Conquistar povos inteiros e liderar um império; organizar o pensamento humano a ponto de ser considerado o pai da filosofia; construir uma escultura de mármore e chamá-la Davi; escrever mais de 60 obras literárias robustas até os 47 anos; criar um sistema financeiro que o mundo inteiro usa; graduar-se na universidade aos 11 anos; inventar um robô que faça serviços domésticos; falar 7 idiomas; jogar xadrez com 10 oponentes, ao mesmo tempo e vencer os 10; viver até os 107 anos, lúcida e com vigor.

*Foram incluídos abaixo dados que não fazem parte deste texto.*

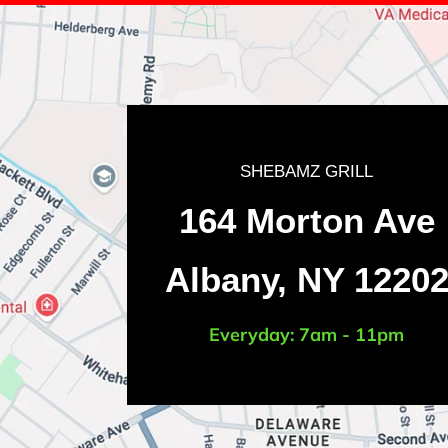
SHEBAMZ GRILL
LOCATION
164 Morton Ave
Albany, NY 1220
Everyday: 7am - 11pm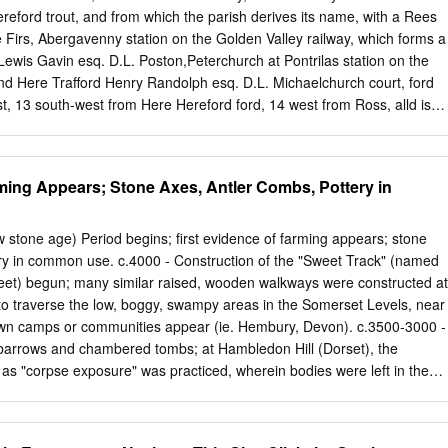
ereford trout, and from which the parish derives its name, with a Rees
 Firs, Abergavenny station on the Golden Valley railway, which forms a
ewis Gavin esq. D.L. Poston,Peterchurch at Pontrilas station on the
d Here­ Trafford Henry Randolph esq. D.L. Michaelchurch court, ford
st, 13 south-west from Here­ Hereford ford, 14 west from Ross, alld is
he Trafford Edwd.Guy esq. D.L. Michaelchurchcourt,Hereford Southern
ebtree hundred, Hereford Clerk to the Magistrates, Thomas Llanwarne,
rict, rural deaneryof Weobley (firstdivision) 1tnd archdeaconry and
rming Appears; Stone Axes, Antler Combs, Pottery in
hurchof St. Petty Sessions are held at the Police Station on alternate
f stone, in the Transition, Norman mondays at II a.m. and Early English
ged to the The places within the petty sessional division are :-Abbey­
w stone age) Period begins; first evidence of farming appears; stone
 here in 1147, by Robert Ewias, dore, Bacton, Crasswall Dulas, Ewvas
ery in common use. c.4000 - Construction of the "Sweet Track" (named
wias Harold : of the conventual church, the choir, church, Kentchurcb,
weet) begun; many similar raised, wooden walkways were constructed at
Ilo, presbytery, transept and eastern chapel-aisle remain as well
 to traverse the low, boggy, swampy areas in the Somerset Levels, near
dley, Micbaelchurch Escley, as the group-chapels, north and south,
own camps or communities appear (ie. Hembury, Devon). c.3500-3000 -
n, Peterchurch, Rowlstone, St. Devereux, St. Mar­ in 1894 by Miss
 barrows and chambered tombs; at Hambledon Hill (Dorset), the
ng daughter of garet's, Thruxton, Tyberton, Treville, Turn3stone, Vow­
n as "corpse exposure" was practiced, wherein bodies were left in the
sq.
 be consumed by animals and birds. c.3000-2500 - Castlerigg Stone
ritain's earliest and most beautiful, begun; Pentre Ifan (Dyfed), a classi
omb, constructed; Bryn Celli Ddu (Anglesey), known as the "mound in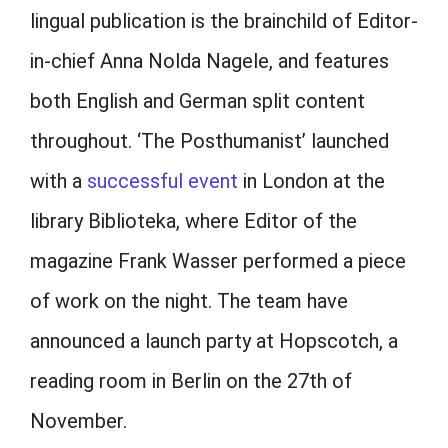
lingual publication is the brainchild of Editor-
in-chief Anna Nolda Nagele, and features
both English and German split content
throughout. ‘The Posthumanist’ launched
with a
successful event
in London at the
library Biblioteka, where Editor of the
magazine Frank Wasser performed a piece
of work on the night. The team have
announced a launch party at Hopscotch, a
reading room in Berlin on the 27th of
November.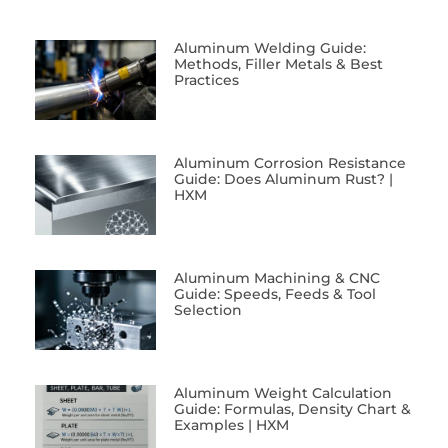
Aluminum Welding Guide:
Methods, Filler Metals & Best
Practices
Aluminum Corrosion Resistance
Guide: Does Aluminum Rust? |
HXM
Aluminum Machining & CNC
Guide: Speeds, Feeds & Tool
Selection
Aluminum Weight Calculation
Guide: Formulas, Density Chart &
Examples | HXM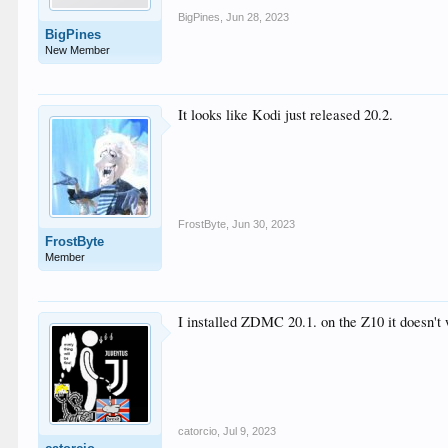
BigPines
,
Jun 28, 2023
BigPines
New Member
It looks like Kodi just released 20.2.
FrostByte
,
Jun 30, 2023
FrostByte
Member
I installed ZDMC 20.1. on the Z10 it doesn't 
catorcio
,
Jul 9, 2023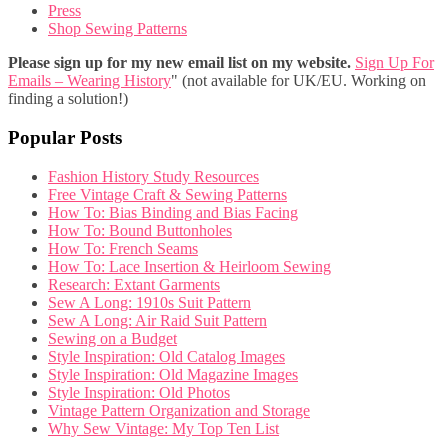
Press
Shop Sewing Patterns
Please sign up for my new email list on my website.
Sign Up For
Emails – Wearing History
" (not available for UK/EU. Working on
finding a solution!)
Popular Posts
Fashion History Study Resources
Free Vintage Craft & Sewing Patterns
How To: Bias Binding and Bias Facing
How To: Bound Buttonholes
How To: French Seams
How To: Lace Insertion & Heirloom Sewing
Research: Extant Garments
Sew A Long: 1910s Suit Pattern
Sew A Long: Air Raid Suit Pattern
Sewing on a Budget
Style Inspiration: Old Catalog Images
Style Inspiration: Old Magazine Images
Style Inspiration: Old Photos
Vintage Pattern Organization and Storage
Why Sew Vintage: My Top Ten List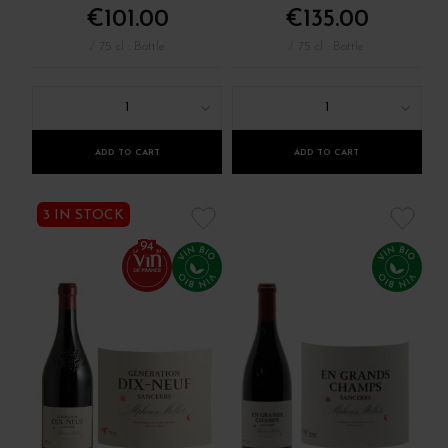
€101.00
€135.00
/ 75 cl : Bottle
/ 75 cl : Bottle
1
1
ADD TO CART
ADD TO CART
3 IN STOCK
94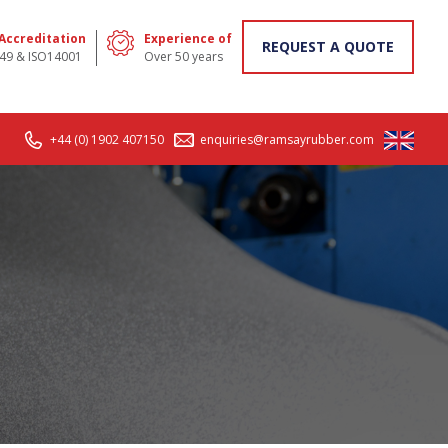
 Accreditation
Experience of
REQUEST A QUOTE
49 & ISO14001
Over 50 years
+44 (0) 1902 407150
enquiries@ramsayrubber.com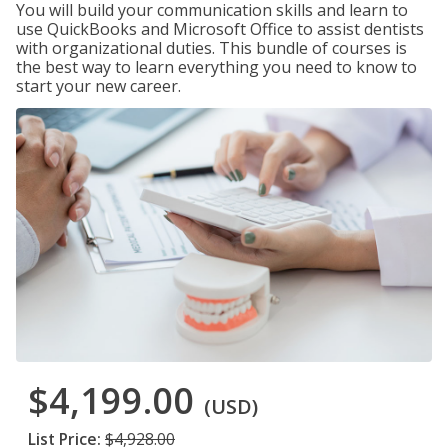
You will build your communication skills and learn to
use QuickBooks and Microsoft Office to assist dentists
with organizational duties. This bundle of courses is
the best way to learn everything you need to know to
start your new career.
$4,199.00
(USD)
List Price:
$4,928.00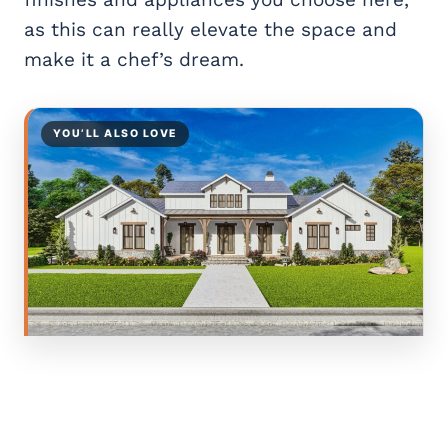
as this can really elevate the space and
make it a chef’s dream.
YOU’LL ALSO LOVE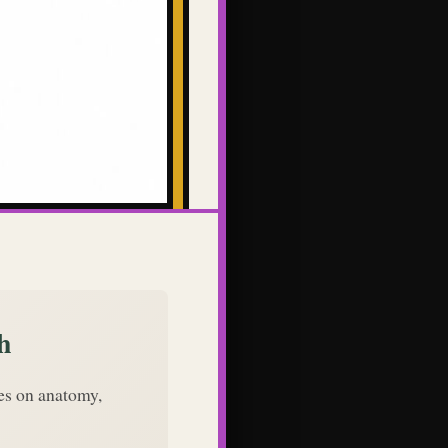
h
des on anatomy,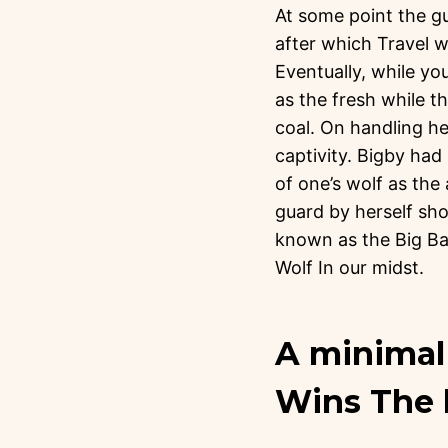
At some point the gu
after which Travel w
Eventually, while yo
as the fresh while t
coal. On handling he
captivity. Bigby had
of one’s wolf as the 
guard by herself sho
known as the Big Ba
Wolf In our midst.
A minimal 
Wins The 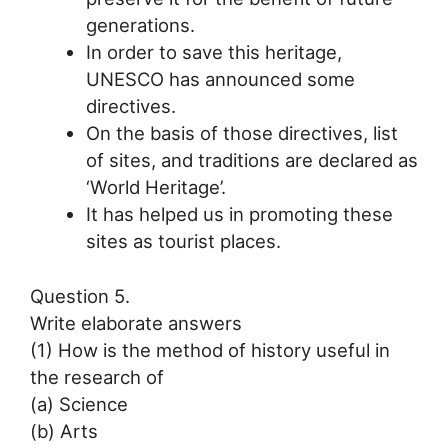
generations.
In order to save this heritage,
UNESCO has announced some
directives.
On the basis of those directives, list
of sites, and traditions are declared as
‘World Heritage’.
It has helped us in promoting these
sites as tourist places.
Question 5.
Write elaborate answers
(1) How is the method of history useful in
the research of
(a) Science
(b) Arts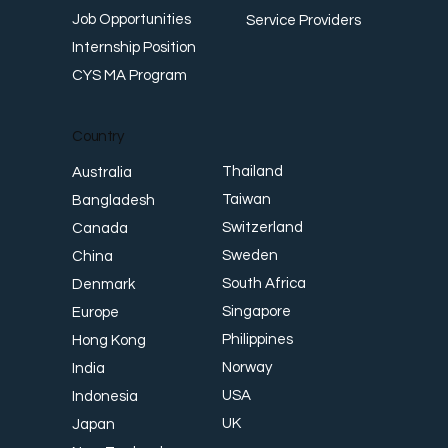
Job Opportunities
Service Providers
Internship Position
CYS MA Program
Country
Thailand
Australia
Taiwan
Bangladesh
Switzerland
Canada
Sweden
China
South Africa
Denmark
Singapore
Europe
Philippines
Hong Kong
Norway
India
USA
Indonesia
UK
Japan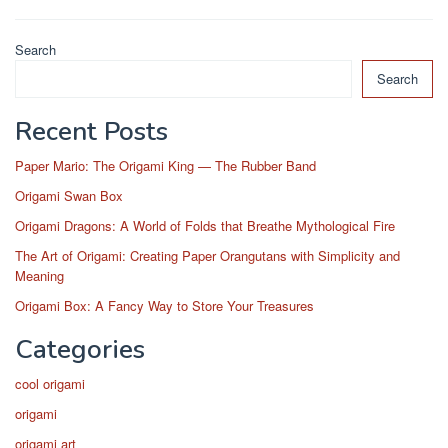
Search
Search
Recent Posts
Paper Mario: The Origami King — The Rubber Band
Origami Swan Box
Origami Dragons: A World of Folds that Breathe Mythological Fire
The Art of Origami: Creating Paper Orangutans with Simplicity and
Meaning
Origami Box: A Fancy Way to Store Your Treasures
Categories
cool origami
origami
origami art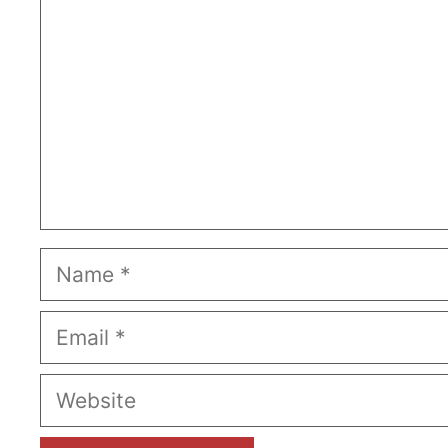
Name
Email
Website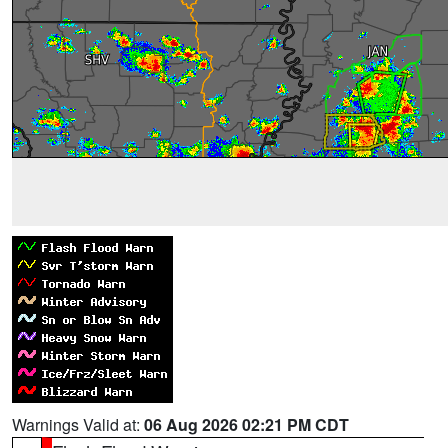
Warnings Valid at:
06 Aug 2026 02:21 PM CDT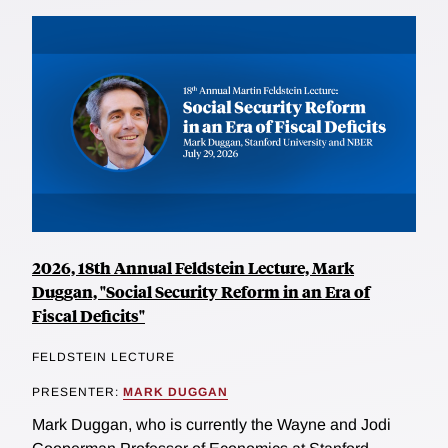
2026, 18th Annual Feldstein Lecture, Mark
Duggan, "Social Security Reform in an Era of
Fiscal Deficits"
FELDSTEIN LECTURE
PRESENTER:
MARK DUGGAN
Mark Duggan, who is currently the Wayne and Jodi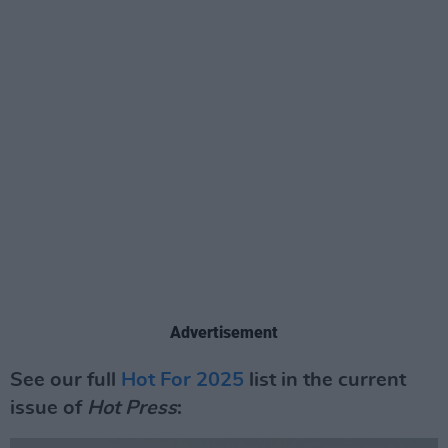
Advertisement
See our full
Hot For 2025
list in the current
issue of
Hot Press
: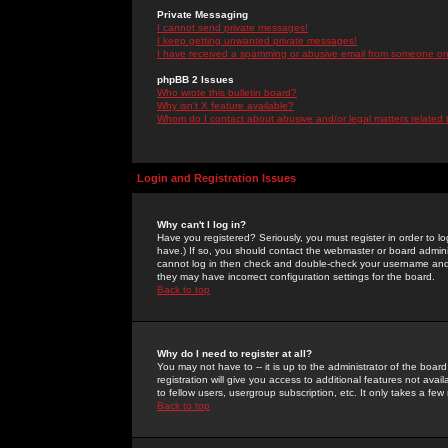
Private Messaging
I cannot send private messages!
I keep getting unwanted private messages!
I have received a spamming or abusive email from someone on 
phpBB 2 Issues
Who wrote this bulletin board?
Why isn't X feature available?
Whom do I contact about abusive and/or legal matters related 
Login and Registration Issues
Why can't I log in?
Have you registered? Seriously, you must register in order to 
have.) If so, you should contact the webmaster or board adminis
cannot log in then check and double-check your username and pa
they may have incorrect configuration settings for the board.
Back to top
Why do I need to register at all?
You may not have to -- it is up to the administrator of the boa
registration will give you access to additional features not ava
to fellow users, usergroup subscription, etc. It only takes a fe
Back to top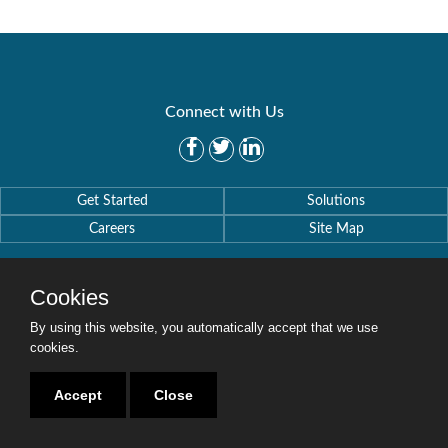
Connect with Us
Get Started
Solutions
Careers
Site Map
Cookies
By using this website, you automatically accept that we use
Copyright © 2016-2020 Security Weaver. All Rights Reserved.
cookies.
Privacy Policy
.
Accept
Close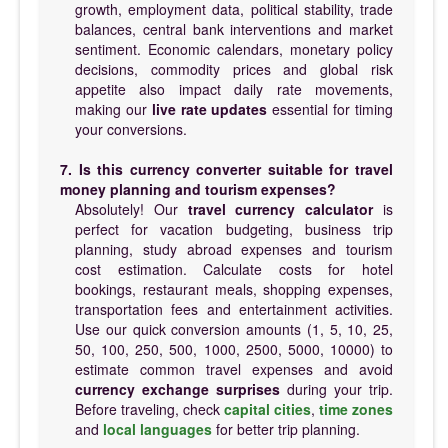
growth, employment data, political stability, trade
balances, central bank interventions and market
sentiment. Economic calendars, monetary policy
decisions, commodity prices and global risk
appetite also impact daily rate movements,
making our
live rate updates
essential for timing
your conversions.
7. Is this currency converter suitable for travel
money planning and tourism expenses?
Absolutely! Our
travel currency calculator
is
perfect for vacation budgeting, business trip
planning, study abroad expenses and tourism
cost estimation. Calculate costs for hotel
bookings, restaurant meals, shopping expenses,
transportation fees and entertainment activities.
Use our quick conversion amounts (1, 5, 10, 25,
50, 100, 250, 500, 1000, 2500, 5000, 10000) to
estimate common travel expenses and avoid
currency exchange surprises
during your trip.
Before traveling, check
capital cities
,
time zones
and
local languages
for better trip planning.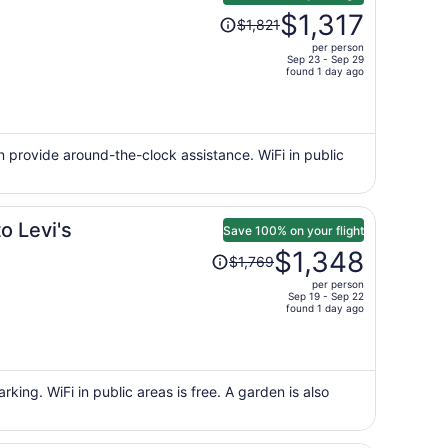
Price
$1,317
$1,821
was
per person
$1,821,
Sep 23 - Sep 29
price
found 1 day ago
is
now
$1,317
per
can provide around-the-clock assistance. WiFi in public
person
o Levi's
Save 100% on your flight
Price
$1,348
$1,769
was
per person
$1,769,
Sep 19 - Sep 22
price
found 1 day ago
is
now
$1,348
per
rking. WiFi in public areas is free. A garden is also
person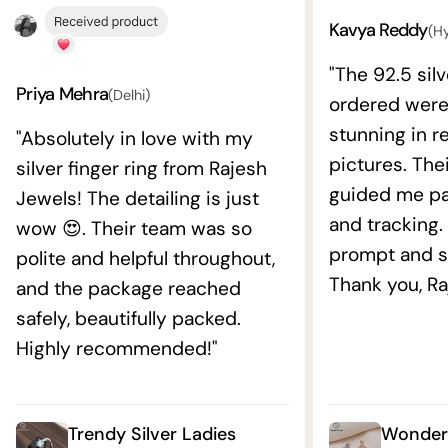
Kavya Reddy
(H
"The 92.5 silv
Priya Mehra
(Delhi)
ordered wer
stunning in re
"Absolutely in love with my
pictures. The
silver finger ring from Rajesh
guided me pat
Jewels! The detailing is just
and tracking.
wow 😍. Their team was so
prompt and s
polite and helpful throughout,
Thank you, Ra
and the package reached
safely, beautifully packed.
Highly recommended!"
Trendy Silver Ladies
Wonderf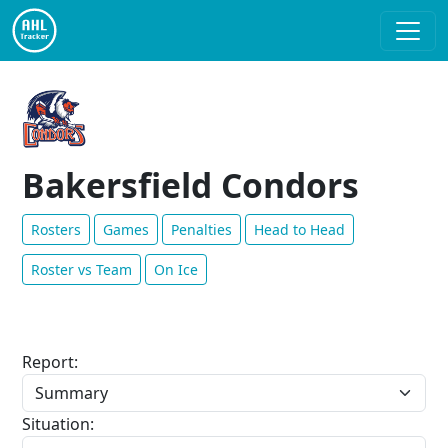
Bakersfield Condors
Rosters
Games
Penalties
Head to Head
Roster vs Team
On Ice
Report:
Situation: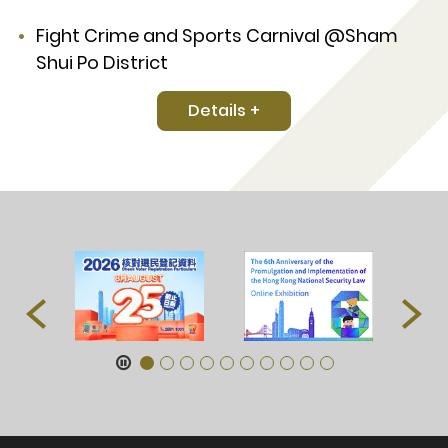
Fight Crime and Sports Carnival @Sham
Shui Po District
Details +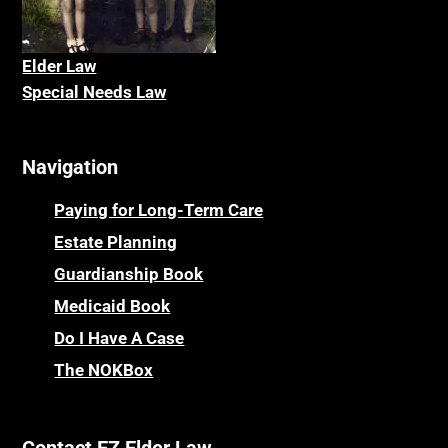
Elder La
w
Special Needs Law
Navigation
Paying for Long-Term Care
Estate Planning
Guardianship Book
Medicaid Book
Do I Have A Case
The NOKBox
Contact EZ Elder Law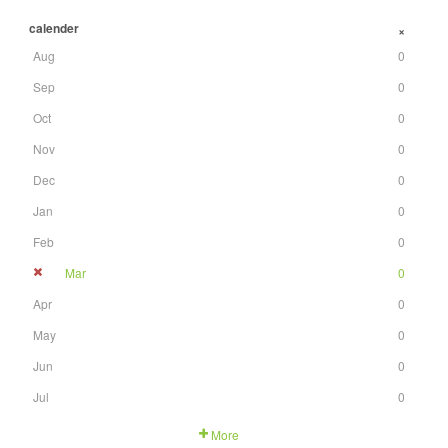
calender
+
Aug
0
Sep
0
Oct
0
Nov
0
Dec
0
Jan
0
Feb
0
Mar
0
Apr
0
May
0
Jun
0
Jul
0
More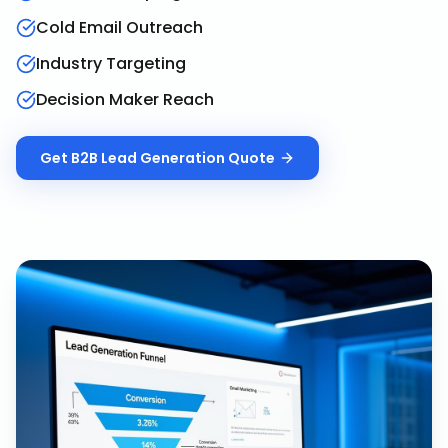
Cold Email Outreach
Industry Targeting
Decision Maker Reach
Get
B2B Lead Generation
Quote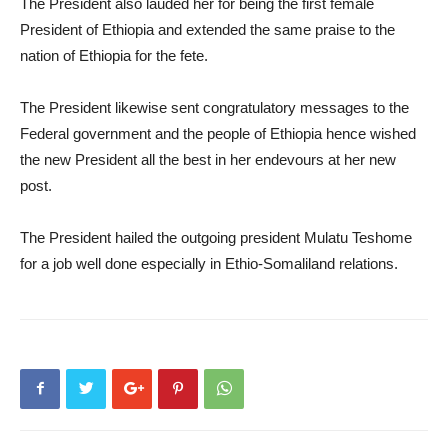
The President also lauded her for being the first female
President of Ethiopia and extended the same praise to the
nation of Ethiopia for the fete.
The President likewise sent congratulatory messages to the
Federal government and the people of Ethiopia hence wished
the new President all the best in her endevours at her new
post.
The President hailed the outgoing president Mulatu Teshome
for a job well done especially in Ethio-Somaliland relations.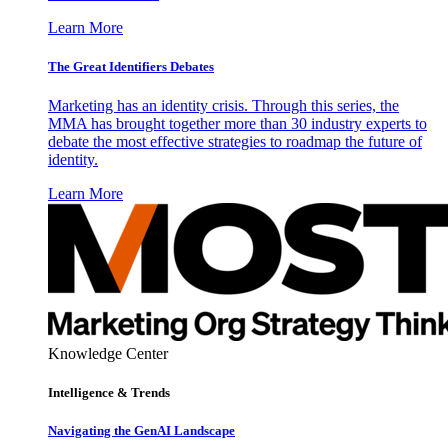
Learn More
The Great Identifiers Debates
Marketing has an identity crisis. Through this series, the
MMA has brought together more than 30 industry experts to
debate the most effective strategies to roadmap the future of
identity.
Learn More
Knowledge Center
Intelligence & Trends
Navigating the GenAI Landscape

Se você não fez nada disso, você não é uma pessoa extraordinária.
Começo o texto desse mês, citando feitos de pessoas que fizeram coisas grandiosas e ficaram para História, mas que, assim como todos nós, tiveram mãe e pai, foram crianças, precisaram superar limitações de toda sorte e deixaram ou deixarão esse mundo, seja qual for sua crença. Ou seja, a pergunta que fica é por que eu e você, que lê este texto, não fizemos nada de grandioso, e somos pessoas comuns? E por que todo ser humano quer ser extraordinário? É mesmo tão ruim ser “ordinário”, “mediano” ou “convencional”?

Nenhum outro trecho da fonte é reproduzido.